Sou devoto da pizza Califórnia. Gosto daquele doce com salgado. Dos extremos combinados. Daquela surpresa suave de pomar no queijo derretido. Do molho vermelho tingindo levemente as frutas.
Lembro-me da minha avó materna pela pizza Califórnia e pela cerveja preta Malzbier. Minha saudade tem esses aromas. Como ela ficava feliz quando as suas duas preferências se encontravam na mesa. Era o momento em que dispensava o avental e mais festejava a vida.
Tanto que mantenho o vínculo familiar, o legado, com os meus filhos. Toda noite de terça-feira, seguimos para a nossa tradicional pizzaria na avenida Nova York. Sentamos nos mesmos lugares e pedimos sempre os mesmos sabores, incluindo a Califórnia. O garçom já nos conhece de cor. Nem mais anota o pedido.
Só que, na última semana, recebi a notícia triste de que a Califórnia saiu do cardápio do restaurante. Há agora um desfalque insubstituível na nossa circunferência gigante. A pizza de quatro queijos perdeu sua vizinha.
Perguntei o motivo do corte. O gerente alegou que éramos os únicos a comê-la. Ninguém mais a solicitava. As latas dos condimentos estragavam, apesar da longa durabilidade de dois anos.
Sofro com a gradual extinção de uma cultura gastronômica, dilapidando a herança do meu paladar.
A Califórnia era um clássico gaúcho, com presunto, queijo, figos, abacaxi e pêssego em calda.
Não existe em outro estado: nem um pouco tradicional no Sudeste, desconhecida no Nordeste, extravagante no Centro-Oeste e ausente no Norte do Brasil.
Cada vez mais se transforma em um produto de nostalgia, fora de linha, evocado pelos mais antigos.
Sua saída dará espaço para quem?

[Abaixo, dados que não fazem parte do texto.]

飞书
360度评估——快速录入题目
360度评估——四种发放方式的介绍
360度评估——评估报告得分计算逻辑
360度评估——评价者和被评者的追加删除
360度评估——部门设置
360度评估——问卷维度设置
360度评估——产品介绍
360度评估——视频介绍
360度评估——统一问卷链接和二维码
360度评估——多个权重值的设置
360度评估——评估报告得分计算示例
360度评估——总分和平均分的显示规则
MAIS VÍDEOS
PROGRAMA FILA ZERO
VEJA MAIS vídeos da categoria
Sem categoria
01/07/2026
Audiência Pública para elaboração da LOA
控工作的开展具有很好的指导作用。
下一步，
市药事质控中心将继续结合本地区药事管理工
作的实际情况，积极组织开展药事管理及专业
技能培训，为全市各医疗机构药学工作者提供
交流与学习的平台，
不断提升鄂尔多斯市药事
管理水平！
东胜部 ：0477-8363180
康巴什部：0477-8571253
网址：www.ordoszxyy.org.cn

Para o óbvio: Nutella. Para mais uma pizza de Nutella. Já imagino a novidade: pistache com Nutella. Tadinhos dos pizzaiolos italianos. O que a Itália nos deu, a Itália nos tira. Maldita pasta Gianduia.

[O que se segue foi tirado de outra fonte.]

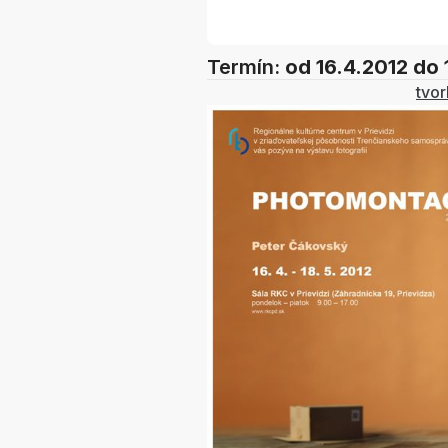
Termín:
od 16.4.2012
do 
tvo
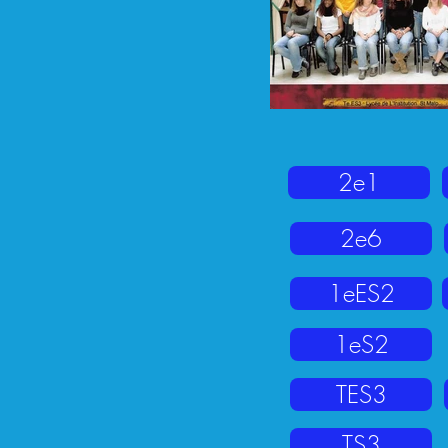
2e1
2e6
1eES2
1eS2
TES3
TS3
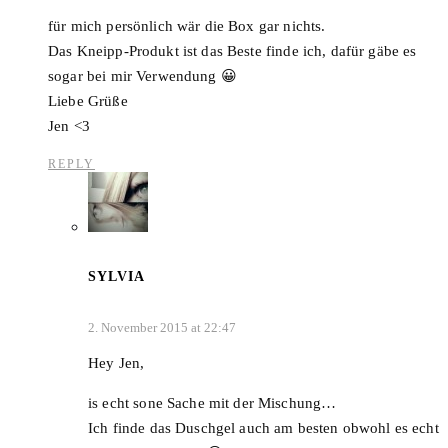
für mich persönlich wär die Box gar nichts.
Das Kneipp-Produkt ist das Beste finde ich, dafür gäbe es
sogar bei mir Verwendung 😀
Liebe Grüße
Jen <3
REPLY
SYLVIA
2. November 2015 at 22:47
Hey Jen,
is echt sone Sache mit der Mischung…
Ich finde das Duschgel auch am besten obwohl es echt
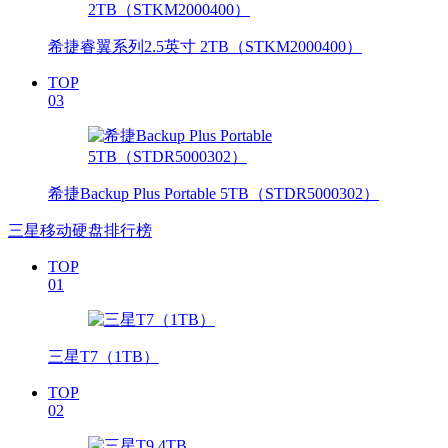
希捷睿翼系列2.5英寸 2TB（STKM2000400）
TOP
03
希捷Backup Plus Portable 5TB（STDR5000302）
三星移动硬盘排行榜
TOP
01
三星T7（1TB）
TOP
02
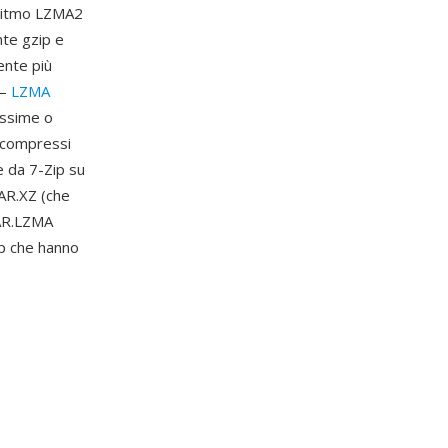
goritmo LZMA2
nte gzip e
ente più
 —
LZMA
ossime o
o compressi
e da 7-Zip su
TAR.XZ (che
TAR.LZMA
up che hanno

A Nutella virou uma febre, uma modinha que não termina, um contágio cultural em 75 países. Ela tem a textura pegajosa e viciante da pasta de amendoim.
Não há limites para a sua expansão territorial, assumindo o império do açúcar. Tirou o emprego do Mu-Mu dos churros, substituiu a tradicional cobertura de chocolate do sorvete, defenestrou o Petit Gateau, roubou a companhia do bolinho de chuva. E está agora no bolo de banana, nos brownies, nos donuts, nas panquecas, no pão de canela, no milk-shake. Até desfigurou a nossa cuca.

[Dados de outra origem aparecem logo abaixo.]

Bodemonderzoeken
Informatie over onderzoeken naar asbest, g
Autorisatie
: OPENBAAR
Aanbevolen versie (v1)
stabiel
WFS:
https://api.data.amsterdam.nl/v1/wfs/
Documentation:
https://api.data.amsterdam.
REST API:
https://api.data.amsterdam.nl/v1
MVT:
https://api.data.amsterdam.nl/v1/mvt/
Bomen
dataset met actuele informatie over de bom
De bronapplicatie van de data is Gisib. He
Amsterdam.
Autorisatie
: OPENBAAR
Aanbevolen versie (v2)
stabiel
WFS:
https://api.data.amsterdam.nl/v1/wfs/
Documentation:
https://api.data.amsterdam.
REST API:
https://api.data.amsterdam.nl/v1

É a vilã que matou a minha pizza Califórnia. E continua fazendo vítimas em nossa culinária. E todos amam a Nutella, exaltam o seu feitiço, prestam homenagem à carrasca no cacetinho matinal, com facas lambuzadas do dominante creme de avelã com cacau, óleo de palma e leite.
A gourmetização é perigosa. Transforma sua personalidade pouco a pouco. Você vai trocando o poncho pelo pulôver nos ombros, o banho de sanga pela jacuzzi, o rancho pelo apartamento, o pelego pelo edredom. O próximo passo de desapego será preparar costelão na air fryer.
Mas nunca me tornarei um gaúcho Nutella. Minhas raízes são fundas e amargas.